All that matters to my mother is that Katia is a woman. 

* * *

My mother and I have never been close. She was abusive and harsh when I was growing up, and I learned early on that no one could protect me from her. Not even Millie, though she tried. I left to attend boarding school at 13 and never returned. 

Boarding school was my way out. At 13 I had to leave to save my own life. 

She’s been in and out of my life since. Whenever I disobey her or don’t live my life the way she thinks I should, which is often, she punishes me by denying me her love. 

She’s done this so many times, leaving me longing for her love. A friend asked me recently, “How many times have you lost your mother?” The question connotes that I had her love at some point. It pains me to say it, and I feel so much guilt writing this, but the truth is I’ve never felt like I had my mother’s consistent love. Not as a child. Not as an adult. But nothing exists in a vacuum. I know my mother is unable to mother me because of her own trauma. 

* * *

My mother was raised in Honduras in the kind of poverty we only see in Save the Children commercials. She once told me a story of when she was 11 years old. She’s sitting on the latrine. It looks like the one I used on my first trip to Honduras when I was 9. I was a spoiled Americana who had only used a toilet that flushed so I didn’t have to look at where the stuff went. The toilets at home were white and eddied the business away. This thing was a black, bottomless hole where I imagined all sorts of vermin squirmed, waiting for an unsuspecting child like me for them to grab and chew on. The wooden planks of the shack were old and splintered, black in parts where the moisture had seeped into the grain, which was now growing mold. You could peek out in spots where the wood had warped. Mom is sitting on the wooden top, no toilet seat to protect her rear, but by this time she knew how to sit so the splinters didn’t dig into her. She’s grown immune to the stench and the frightening thoughts of what’s festering in that hole. She’s swinging her skinny legs, elbows propped on her knees, face in her hands. She’s scarred from mosquito bites and so many falls. She picks at a scab and wonders what they’ll eat that night. Tortillas y frijoles, for sure. The staple diet de los pobres. She hopes her abuelita Tinita has scrounged enough to buy at least a piece of meat. Un pollito o una carnesita de res dripping in fat and juices. It’s been so long since Mom ate meat. That’s when she feels the shudder in her stomach, like something is moving, slithering. Then she starts to choke. Something has lodged in her throat so she can’t breathe in or out. She kicks the flimsy wooden door of the latrine. Her worn-too-many-times panties and shorts are still around her ankles. Her T-shirt is still rolled up above her belly button.
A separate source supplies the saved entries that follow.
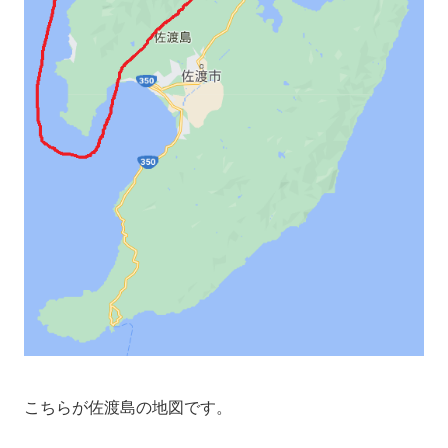
こちらが佐渡島の地図です。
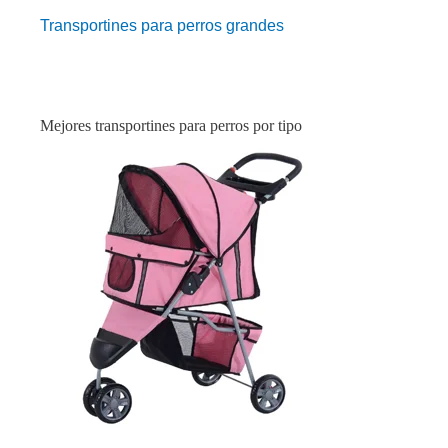
Transportines para perros grandes
Mejores transportines para perros por tipo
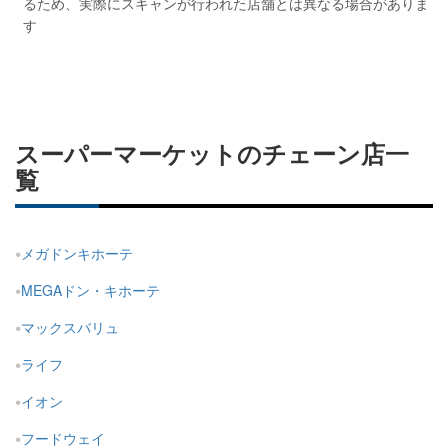
るため、実際にスキャンが行われた店舗とは異なる場合がありま
す
スーパーマーケットのチェーン店一
覧
メガドンキホーテ
MEGAドン・キホーテ
マックスバリュ
ライフ
イオン
フードウェイ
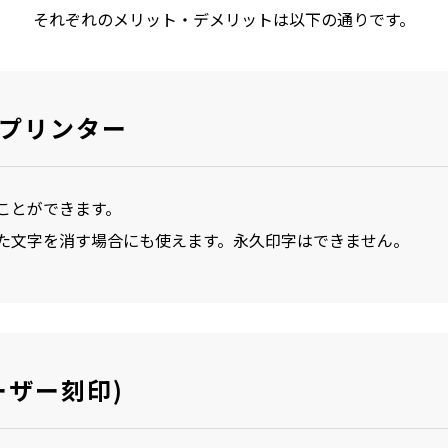
それぞれのメリット・デメリットは以下の通りです。
プリンター
ことができます。
た文字を消す場合にも使えます。永久印字はできません。
ーザー刻印)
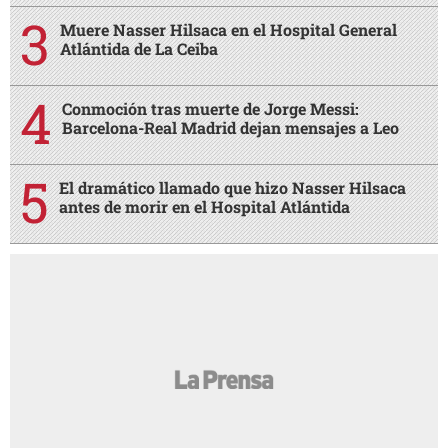
Muere Nasser Hilsaca en el Hospital General
Atlántida de La Ceiba
Conmoción tras muerte de Jorge Messi:
Barcelona-Real Madrid dejan mensajes a Leo
El dramático llamado que hizo Nasser Hilsaca
antes de morir en el Hospital Atlántida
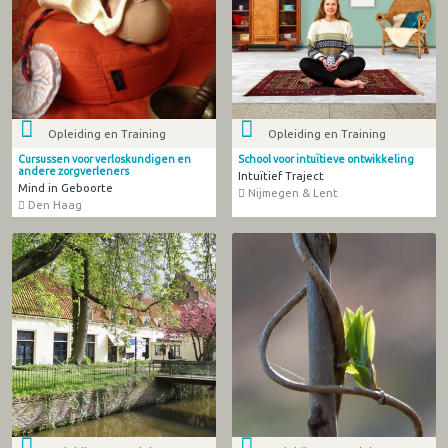
Opleiding en Training
Opleiding en Training
Cursussen voor verloskundigen en
School voor intuïtieve ontwikkeling
andere zorgverleners
Intuïtief Traject
Mind in Geboorte
Nijmegen & Lent
Den Haag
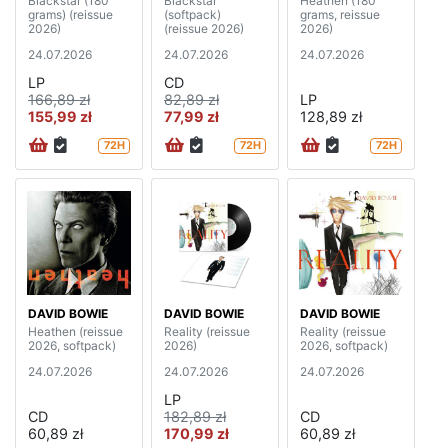
Blackstar (180
Blackstar
Heathen (180
grams) (reissue
(softpack)
grams, reissue
2026)
(reissue 2026)
2026)
24.07.2026
24.07.2026
24.07.2026
LP
CD
166,89 zł
82,89 zł
LP
155,99 zł
77,99 zł
128,89 zł
72H
72H
72H
DAVID BOWIE
DAVID BOWIE
DAVID BOWIE
Heathen (reissue
Reality (reissue
Reality (reissue
2026, softpack)
2026)
2026, softpack)
24.07.2026
24.07.2026
24.07.2026
LP
CD
182,89 zł
CD
60,89 zł
170,99 zł
60,89 zł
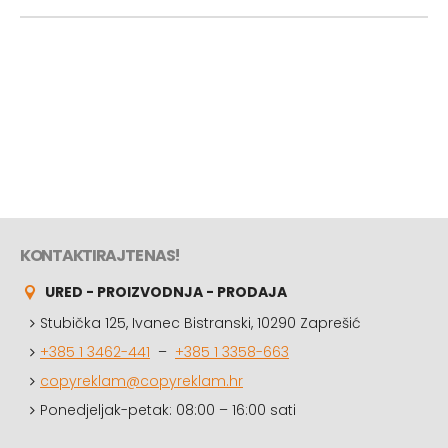
KONTAKTIRAJTE NAS!
URED - PROIZVODNJA - PRODAJA
Stubička 125, Ivanec Bistranski, 10290 Zaprešić
+385 1 3462-441
–
+385 1 3358-663
copyreklam@copyreklam.hr
Ponedjeljak-petak: 08:00 – 16:00 sati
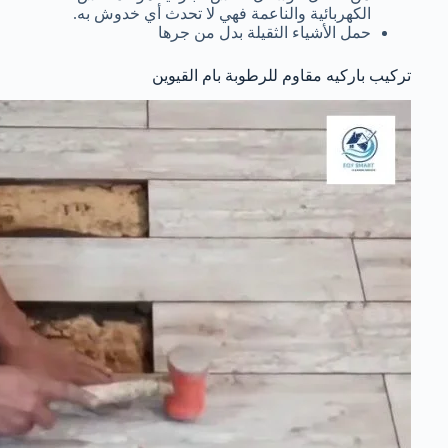
الكهربائية والناعمة فهي لا تحدث أي خدوش به.
حمل الأشياء الثقيلة بدل من جرها
تركيب باركيه مقاوم للرطوبة بام القيوين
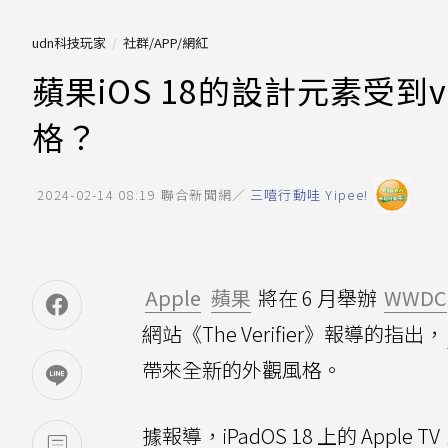
udn科技玩家
社群/APP/網紅
蘋果iOS 18的設計元素受到v
格？
2024-02-14 08:19
聯合新聞網／
三嘻行動哇 Yipee!
Apple
蘋果
將在 6 月舉辦
WWDC
網站《The Verifier》報導的指出，
帶來全新的外觀風格。
據報導，iPadOS 18 上的 Apple TV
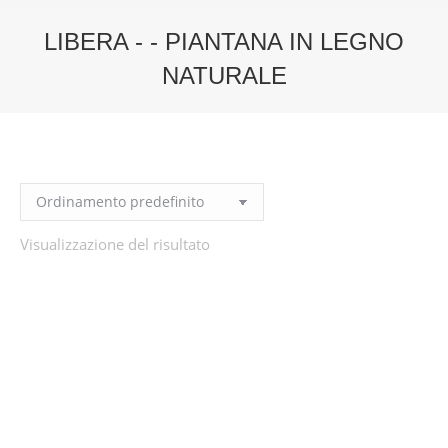
LIBERA - - PIANTANA IN LEGNO
NATURALE
You are here:
Visualizzazione del risultato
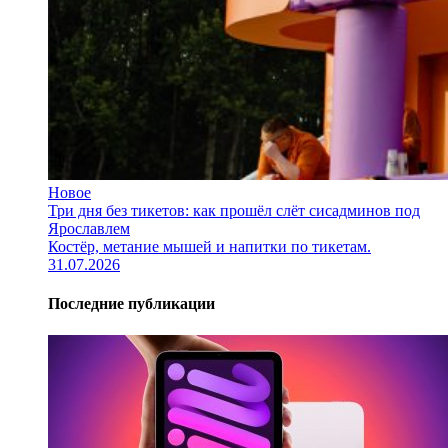
Новое
Три дня без тикетов: как прошёл слёт сисадминов под
Ярославлем
Костёр, метание мышей и напитки по тикетам.
31.07.2026
Последние публикации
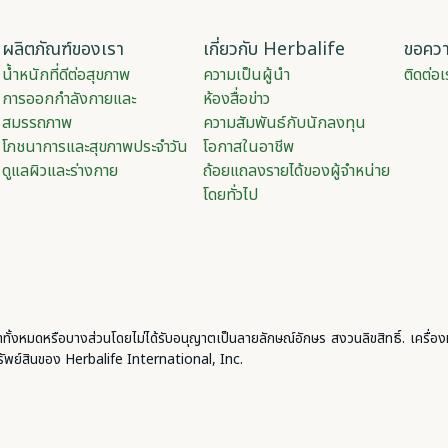
ผลิตภัณฑ์ของเรา
เกี่ยวกับ Herbalife
ขอควา
​​น้ำหนักที่ดีต่อสุขภาพ​
ความเป็นผู้นำ
ติดต่อเ
​​การออกกำลังกายและ
ห้องสื่อข่าว
สมรรถภาพ​
ความสัมพันธ์กับนักลงทุน
​​โภชนาการและสุขภาพประจำวัน​
โอกาสในอาชีพ
ดูแลผิวและร่างกาย
ถ้อยแถลงรายได้ของผู้จำหน่าย
โดยทั่วไป
้งหมดหรือบางส่วนโดยไม่ได้รับอนุญาตเป็นลายลักษณ์อักษร สงวนลิขสิทธิ์. เครื่อ
็นทรัพย์สินของ Herbalife International, Inc.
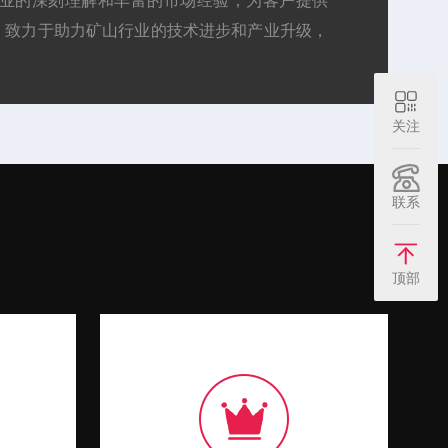
行业的深刻理解和丰富的市场经验，为客户提供
，致力于助力矿山行业的技术进步和产业升级，
牌。...
关注
联系
顶部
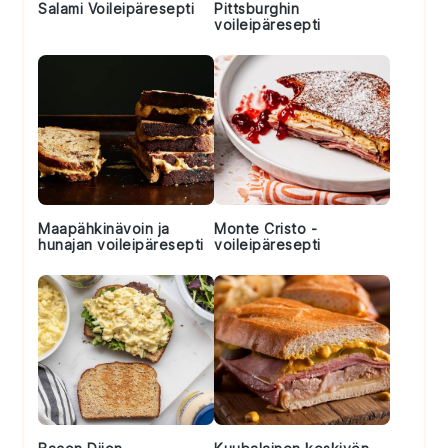
Salami Voileipäresepti
Pittsburghin
voileipäresepti
Maapähkinävoin ja
Monte Cristo -
hunajan voileipäresepti
voileipäresepti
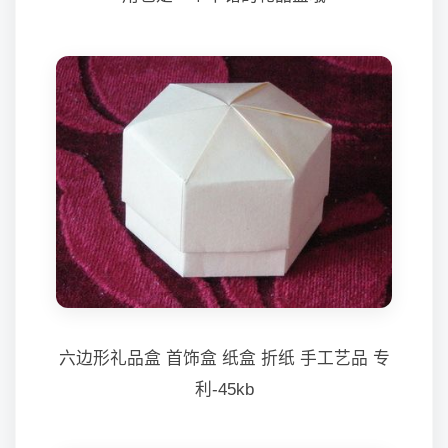
六边形礼品盒 首饰盒 纸盒 折纸 手工艺品 专
利-45kb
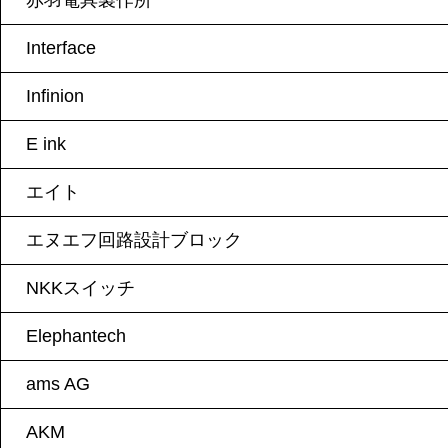
赤羽電具製作所
Interface
Infinion
E ink
エイト
エヌエフ回路設計ブロック
NKKスイッチ
Elephantech
ams AG
AKM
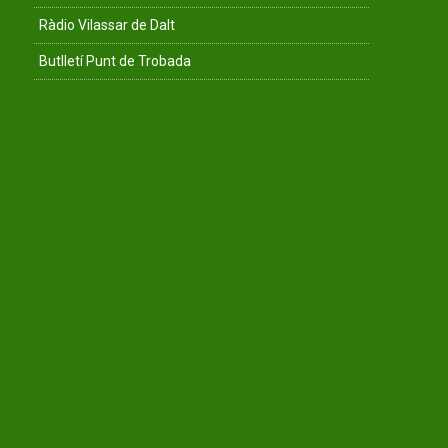
Ràdio Vilassar de Dalt
Butlletí Punt de Trobada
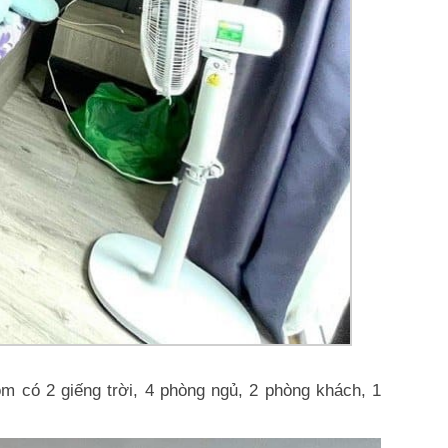
ồm có 2 giếng trời, 4 phòng ngủ, 2 phòng khách, 1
Abuelita, who is sitting on a stool in the patio shelling beans, runs to her and shoves her hand into Mom’s mouth. Mom gags but nothing comes up. Tinita shoves her fingers deeper until she feels it. She grabs hold and yanks, pulls out a tapeworm two feet long. Mom falls back onto the dirt, sweating and heaving.

Mom told me stories of her childhood when she wanted to me to see how good I had it. When she was calling me ungrateful. Stories about how she ran barefoot to school in the morning because shoes were a luxury so the one pair she had were saved for special occasions. If she was late, she would have no milk for the day. It was powdered and tasted like chalk, and bugs floated on the top of the yellow liquid. But they drank it because it was the only milk they had.

Mom told me stories of her childhood when she wanted to me to see how good I had it.

Then there was the story of her muñequita. The Catholic Church up the road gave Christmas gifts to the children in the barrio. They were donated by charities from overseas, but by the time the load reached the barrio, the rich had taken their pick from the lot. So one year, Mom was given just a doll’s head. She had a mass of brown curls and big blue eyes. It was the only doll Mom had.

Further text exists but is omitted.